(Transcribed page contents)
= Beginning of Section =

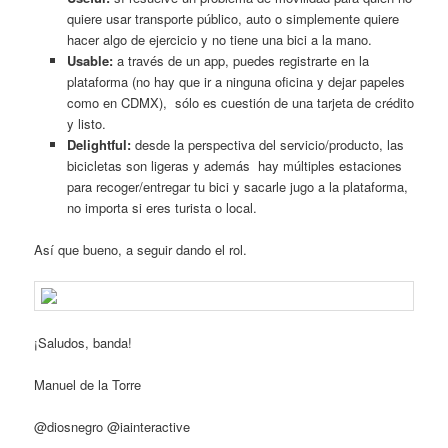
quiere usar transporte público, auto o simplemente quiere
hacer algo de ejercicio y no tiene una bici a la mano.
Usable:
a través de un app, puedes registrarte en la
plataforma (no hay que ir a ninguna oficina y dejar papeles
como en CDMX), sólo es cuestión de una tarjeta de crédito
y listo.
Delightful:
desde la perspectiva del servicio/producto, las
bicicletas son ligeras y además hay múltiples estaciones
para recoger/entregar tu bici y sacarle jugo a la plataforma,
no importa si eres turista o local.
Así que bueno, a seguir dando el rol.
¡Saludos, banda!
Manuel de la Torre
@diosnegro @iainteractive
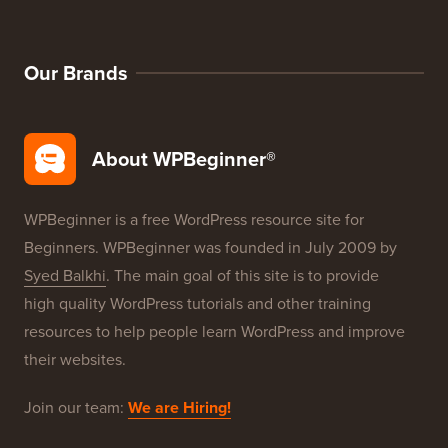
WordPress Deals
WordPress SEO
WordPress Security
Free Blog Setup
Our Brands
About WPBeginner®
WPBeginner is a free WordPress resource site for
Beginners. WPBeginner was founded in July 2009 by
Syed Balkhi
. The main goal of this site is to provide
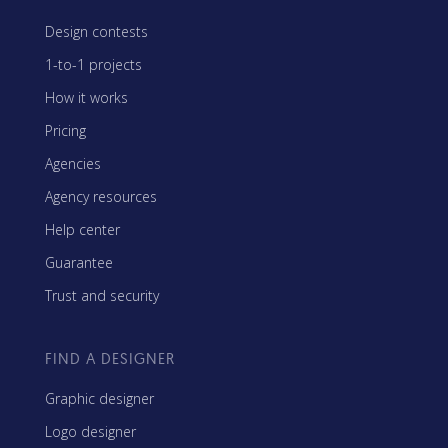
Design contests
1-to-1 projects
How it works
Pricing
Agencies
Agency resources
Help center
Guarantee
Trust and security
FIND A DESIGNER
Graphic designer
Logo designer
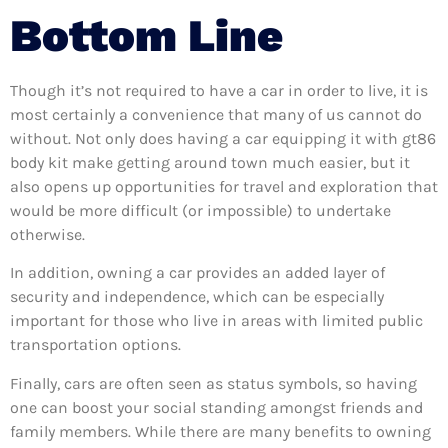
Bottom Line
Though it’s not required to have a car in order to live, it is
most certainly a convenience that many of us cannot do
without. Not only does having a car equipping it with gt86
body kit make getting around town much easier, but it
also opens up opportunities for travel and exploration that
would be more difficult (or impossible) to undertake
otherwise.
In addition, owning a car provides an added layer of
security and independence, which can be especially
important for those who live in areas with limited public
transportation options.
Finally, cars are often seen as status symbols, so having
one can boost your social standing amongst friends and
family members. While there are many benefits to owning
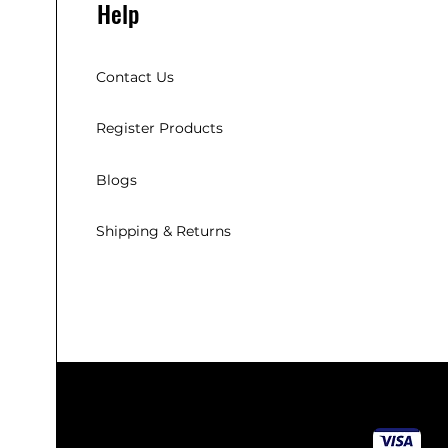
Help
Contact Us
Register Products
Blogs
Shipping & Returns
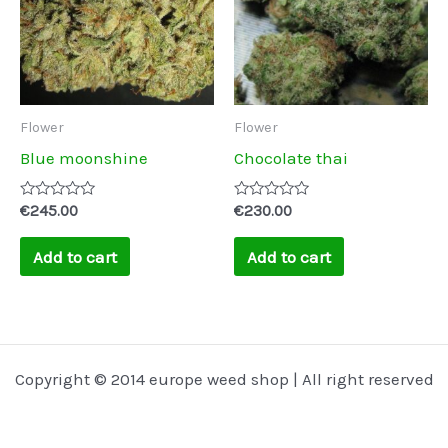
Flower
Flower
Blue moonshine
Chocolate thai
Rated
Rated
€
245.00
€
230.00
0
0
out
out
of
of
Add to cart
Add to cart
5
5
Copyright © 2014 europe weed shop | All right reserved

= End of Section =

Aim of the task: Beginning with the line that contains "most certainly a" and ending with the last line of the data, transcribe each line exactly; pictures stay out.

Exercise output:
most certainly a convenience that many of us cannot do
without. Not only does having a car equipping it with gt86
body kit make getting around town much easier, but it
also opens up opportunities for travel and exploration that
would be more difficult (or impossible) to undertake
otherwise.
In addition, owning a car provides an added layer of
security and independence, which can be especially
important for those who live in areas with limited public
transportation options.
Finally, cars are often seen as status symbols, so having
one can boost your social standing amongst friends and
family members. While there are many benefits to owning
Help
Contact Us
Register Products
Blogs
Shipping & Returns
Flower
Flower
Blue moonshine
Chocolate thai
Rated
Rated
€
245.00
€
230.00
0
0
out
out
of
of
Add to cart
Add to cart
5
5
Copyright © 2014 europe weed shop | All right reserved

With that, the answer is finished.